Playboi Carti, Die Lit
Playboi Carti repeats phrases with an incantatory command over beats that mimic Japanese video game composers, resulting in songs that feel oddly yet infectiously rhythmic. It’s a style template that blossomed on last year’s self-titled album. Die Lit is more of the same as the Atlanta rapper strikes the repetitive chords with audible glee.
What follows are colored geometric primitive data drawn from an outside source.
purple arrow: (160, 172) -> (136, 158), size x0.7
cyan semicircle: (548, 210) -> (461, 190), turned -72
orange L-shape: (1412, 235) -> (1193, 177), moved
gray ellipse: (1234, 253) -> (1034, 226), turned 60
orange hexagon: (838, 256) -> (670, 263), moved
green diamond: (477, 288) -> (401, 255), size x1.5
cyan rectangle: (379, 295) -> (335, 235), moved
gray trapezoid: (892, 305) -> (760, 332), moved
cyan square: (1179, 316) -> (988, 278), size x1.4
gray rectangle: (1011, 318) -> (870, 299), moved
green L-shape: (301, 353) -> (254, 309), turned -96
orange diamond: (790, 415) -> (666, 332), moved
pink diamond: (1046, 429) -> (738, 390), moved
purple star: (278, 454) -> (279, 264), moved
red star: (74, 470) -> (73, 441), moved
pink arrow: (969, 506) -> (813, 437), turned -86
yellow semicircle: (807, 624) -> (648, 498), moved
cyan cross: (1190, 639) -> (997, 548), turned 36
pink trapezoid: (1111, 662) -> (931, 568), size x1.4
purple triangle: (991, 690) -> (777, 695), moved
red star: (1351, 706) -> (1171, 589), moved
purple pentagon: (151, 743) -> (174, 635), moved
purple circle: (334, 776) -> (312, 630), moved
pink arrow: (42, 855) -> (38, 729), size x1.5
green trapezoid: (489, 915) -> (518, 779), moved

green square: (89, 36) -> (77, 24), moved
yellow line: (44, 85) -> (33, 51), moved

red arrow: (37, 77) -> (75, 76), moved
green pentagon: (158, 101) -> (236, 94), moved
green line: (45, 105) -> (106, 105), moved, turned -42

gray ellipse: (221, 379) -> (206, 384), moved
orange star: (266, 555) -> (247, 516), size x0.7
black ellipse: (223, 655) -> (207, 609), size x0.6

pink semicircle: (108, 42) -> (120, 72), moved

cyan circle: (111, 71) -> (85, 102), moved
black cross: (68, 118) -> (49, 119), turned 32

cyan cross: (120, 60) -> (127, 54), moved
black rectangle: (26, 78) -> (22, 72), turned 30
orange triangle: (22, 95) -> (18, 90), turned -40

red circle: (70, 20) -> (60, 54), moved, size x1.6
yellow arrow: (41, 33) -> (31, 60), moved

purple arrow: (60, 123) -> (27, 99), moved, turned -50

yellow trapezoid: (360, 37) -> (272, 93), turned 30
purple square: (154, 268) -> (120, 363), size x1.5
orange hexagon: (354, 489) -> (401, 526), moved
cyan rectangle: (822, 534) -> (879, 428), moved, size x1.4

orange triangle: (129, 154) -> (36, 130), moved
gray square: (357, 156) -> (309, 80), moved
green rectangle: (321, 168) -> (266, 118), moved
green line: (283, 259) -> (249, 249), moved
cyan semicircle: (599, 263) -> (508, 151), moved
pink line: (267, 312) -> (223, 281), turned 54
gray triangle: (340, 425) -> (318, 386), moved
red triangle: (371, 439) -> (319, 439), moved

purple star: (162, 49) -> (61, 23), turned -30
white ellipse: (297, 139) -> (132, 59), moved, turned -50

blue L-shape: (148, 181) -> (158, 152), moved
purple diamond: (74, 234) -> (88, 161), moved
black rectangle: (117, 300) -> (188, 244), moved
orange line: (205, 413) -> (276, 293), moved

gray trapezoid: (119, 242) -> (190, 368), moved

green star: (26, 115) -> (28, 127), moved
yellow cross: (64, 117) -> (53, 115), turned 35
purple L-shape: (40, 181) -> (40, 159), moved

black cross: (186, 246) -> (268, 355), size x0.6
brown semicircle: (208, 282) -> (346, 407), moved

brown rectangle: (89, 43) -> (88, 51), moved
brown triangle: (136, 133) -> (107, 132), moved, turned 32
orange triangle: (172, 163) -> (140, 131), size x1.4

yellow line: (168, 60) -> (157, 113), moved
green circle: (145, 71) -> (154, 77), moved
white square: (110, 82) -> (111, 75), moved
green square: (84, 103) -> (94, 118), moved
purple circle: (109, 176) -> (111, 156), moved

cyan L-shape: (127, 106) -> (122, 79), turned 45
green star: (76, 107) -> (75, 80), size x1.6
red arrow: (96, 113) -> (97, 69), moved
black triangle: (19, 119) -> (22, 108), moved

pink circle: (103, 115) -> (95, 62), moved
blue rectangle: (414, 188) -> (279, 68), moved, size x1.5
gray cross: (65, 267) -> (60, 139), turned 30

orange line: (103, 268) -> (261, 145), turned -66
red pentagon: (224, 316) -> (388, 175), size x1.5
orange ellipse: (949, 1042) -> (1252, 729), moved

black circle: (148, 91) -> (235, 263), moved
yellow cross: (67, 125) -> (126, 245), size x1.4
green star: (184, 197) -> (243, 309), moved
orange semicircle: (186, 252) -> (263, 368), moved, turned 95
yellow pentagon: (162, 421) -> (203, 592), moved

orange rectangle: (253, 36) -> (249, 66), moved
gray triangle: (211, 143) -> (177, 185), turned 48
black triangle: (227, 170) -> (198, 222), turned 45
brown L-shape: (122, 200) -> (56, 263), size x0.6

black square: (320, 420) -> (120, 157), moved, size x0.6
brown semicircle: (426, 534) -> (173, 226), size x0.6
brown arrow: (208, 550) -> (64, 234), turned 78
He’s not in danger of wearing us out yet, although at 19 tracks Die Lit is better at establishing a dopamine-pumping red-eyed gamer vibe than coalescing into a concise body of work. “Long Time (Intro)” sounds like an 8-bit melody emanating from a broken cartridge as Carti chants, “I ain’t felt like this in a long time.” Skepta’s hard spitting nearly overwhelms “Lean 4 Real,” while Young Thug’s atonal crooning adds visceral intensity to the hallucinatory keyboard stabs of “Choppa Don’t Miss.” Despite a plethora of cameos including Nicki Minaj and Lil Uzi Vert, no one upstages Carti, who looms above it all, pleasantly lost in his own Mushroom Kingdom.
Rae Sremmurd, Sr3mm
This three-album opus from the Mississippi duo nods to Outkast’s groundbreaking Speakerboxxx/The Love Below, as well as more recent data dumps like Drake’s Views, Migos’ Culture II and Chris Brown’s Heartbreak on a Full Moon. Set one, which the pair recorded together, replicates the Xan-ed out sounds of their impressive SremmLife 2, but with less success, although tracks like “Buckets” confirm that they’re one of the best at writing hooks you’ll want to repeat a few hundred times. The real prize here is the second disc, Swae Lee’s Swaecation, which finds him fully indulging the tropical-pop voice he has developed on French Montana’s “Unforgettable” and Jhene Aiko’s “Sativa.” “Winter’s over, let the sun in,” Swae sings on the song-of-the-summer bid “Lost Angels,” while on the standout “Heartbreak in Encino Hills,” producers Mally Mall and Scorp Dezel layer gauzy steel guitars as he plumbs deep into his feelings. Meanwhile, Swae’s brother Slim Jxmmi showcases his style on Jxmtro, which offers elbow-waving trap chants (“I’m gonna fuck with the strippers tonight,” he crows on “Players Club”) for the Magic City crowd.
Royce Da 5’9″, Book of Ryan
On “Dumb,” a track from Book of Ryan, Royce Da 5’9″ asserts that “there ain’t no middle class” in the rap industry. Yet the 40-year-old Detroit rapper’s third Billboard Top 25 album – and second project this year, following March’s superior Prhyme 2 project with DJ Premier – is proof that he represents a silent minority still keenly interested in rap traditionalism. Ironically, Book of Ryan doesn’t truly click until Royce stops spitting cipher bars and declaiming his veteran status and begins reflecting on a troubled past that includes a family history of substance abuse and his public struggle with alcoholism in the early Aughts. “I’m proud to say I’m an addict who inherited your pain,” he sings to his father on “Cocaine” in a nakedly pained voice, no AutoTune. Tracks like “Boblo Boat” with J Cole and “Life Is Fair” reveal that Royce’s pathos runs deeper than mere complaints about his stable but unheralded status in rap’s hierarchy.